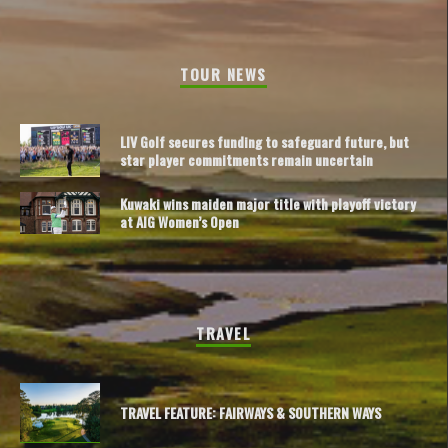
TOUR NEWS
LIV Golf secures funding to safeguard future, but
star player commitments remain uncertain
Kuwaki wins maiden major title with playoff victory
at AIG Women’s Open
TRAVEL
TRAVEL FEATURE: FAIRWAYS & SOUTHERN WAYS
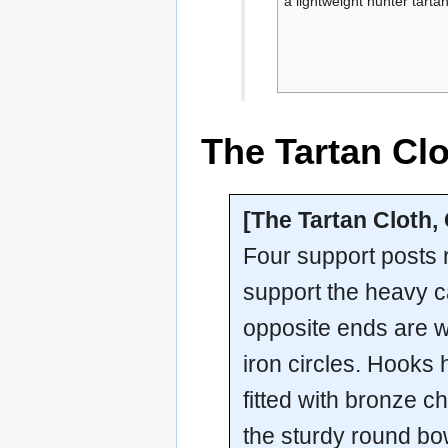
a lightweight hunter tartan
The Tartan Clo
[The Tartan Cloth,
Four support posts ri
support the heavy ca
opposite ends are 
iron circles. Hooks
fitted with bronze ch
the sturdy round bowl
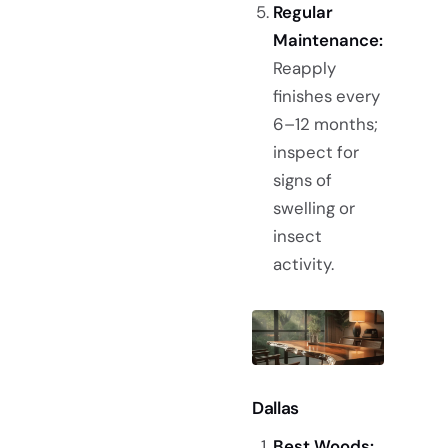
Regular
Maintenance:
Reapply
finishes every
6–12 months;
inspect for
signs of
swelling or
insect
activity.
Dallas
Best Woods:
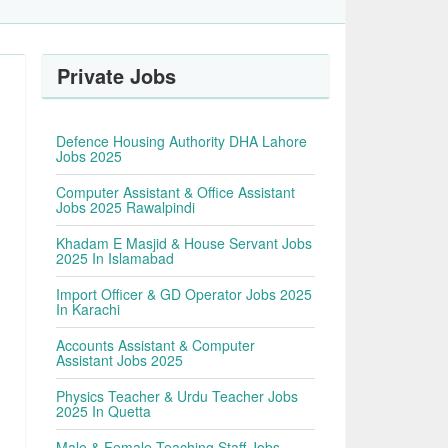
Private Jobs
Defence Housing Authority DHA Lahore
Jobs 2025
Computer Assistant & Office Assistant
Jobs 2025 Rawalpindi
Khadam E Masjid & House Servant Jobs
2025 In Islamabad
Import Officer & GD Operator Jobs 2025
In Karachi
Accounts Assistant & Computer
Assistant Jobs 2025
Physics Teacher & Urdu Teacher Jobs
2025 In Quetta
Male & Female Teaching Staff Jobs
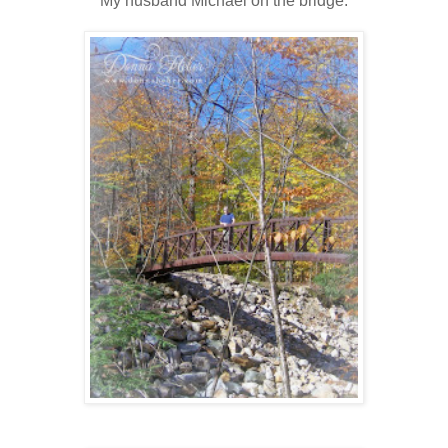
My husband Michael on the bridge.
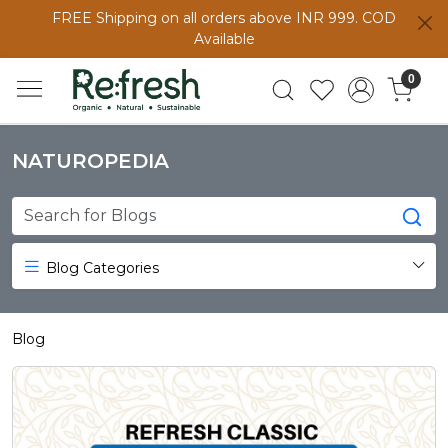
FREE Shipping on all orders above INR 999. COD
Available
0
NATUROPEDIA
Blog Categories
Blog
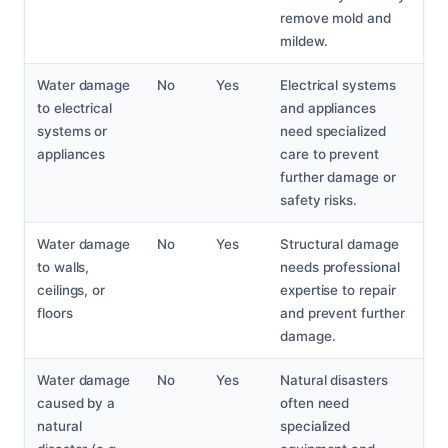
remove mold and
mildew.
Water damage
No
Yes
Electrical systems
to electrical
and appliances
systems or
need specialized
appliances
care to prevent
further damage or
safety risks.
Water damage
No
Yes
Structural damage
to walls,
needs professional
ceilings, or
expertise to repair
floors
and prevent further
damage.
Water damage
No
Yes
Natural disasters
caused by a
often need
natural
specialized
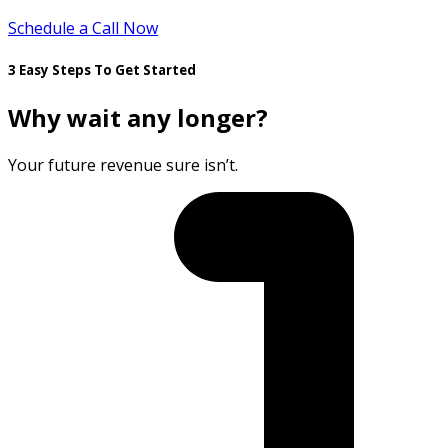
Schedule a Call Now
3 Easy Steps To Get Started
Why wait any longer?
Your future revenue sure isn’t.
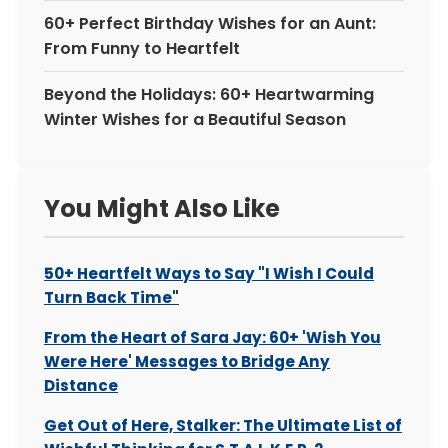
60+ Perfect Birthday Wishes for an Aunt:
From Funny to Heartfelt
Beyond the Holidays: 60+ Heartwarming
Winter Wishes for a Beautiful Season
You Might Also Like
50+ Heartfelt Ways to Say "I Wish I Could
Turn Back Time"
From the Heart of Sara Jay: 60+ 'Wish You
Were Here' Messages to Bridge Any
Distance
Get Out of Here, Stalker: The Ultimate List of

-----

Give back the records word for word, without their pictures.

TOUR NEWS
LIV Golf secures funding to safeguard future, but
star player commitments remain uncertain
Kuwaki wins maiden major title with playoff victory
at AIG Women’s Open
TRAVEL
TRAVEL FEATURE: FAIRWAYS & SOUTHERN WAYS
a lightweight hunter tartan
The Tartan Clo
[The Tartan Cloth,
Four support posts ri
support the heavy ca
opposite ends are 
iron circles. Hooks
fitted with bronze ch
the sturdy round bowl
Regular
Maintenance:
Reapply
finishes every
6–12 months;
inspect for
signs of
swelling or
insect
activity.
Dallas
Best Woods:
Private Jobs
Defence Housing Authority DHA Lahore
Jobs 2025
Computer Assistant & Office Assistant
Jobs 2025 Rawalpindi
Khadam E Masjid & House Servant Jobs
2025 In Islamabad
Import Officer & GD Operator Jobs 2025
In Karachi
Accounts Assistant & Computer
Assistant Jobs 2025
Physics Teacher & Urdu Teacher Jobs
2025 In Quetta
Male & Female Teaching Staff Jobs
My husband Michael on the bridge.
FREE Shipping on all orders above INR 999. COD
Available
0
NATUROPEDIA
Blog Categories
Blog
remove mold and
mildew.
Water damage
No
Yes
Electrical systems
to electrical
and appliances
systems or
need specialized
appliances
care to prevent
further damage or
safety risks.
Water damage
No
Yes
Structural damage
to walls,
needs professional
ceilings, or
expertise to repair
floors
and prevent further
damage.
Water damage
No
Yes
Natural disasters
caused by a
often need
natural
specialized
Schedule a Call Now
3 Easy Steps To Get Started
Why wait any longer?
Your future revenue sure isn’t.
60+ Perfect Birthday Wishes for an Aunt:
From Funny to Heartfelt
Beyond the Holidays: 60+ Heartwarming
Winter Wishes for a Beautiful Season
You Might Also Like
50+ Heartfelt Ways to Say "I Wish I Could
Turn Back Time"
From the Heart of Sara Jay: 60+ 'Wish You
Were Here' Messages to Bridge Any
Distance
Get Out of Here, Stalker: The Ultimate List of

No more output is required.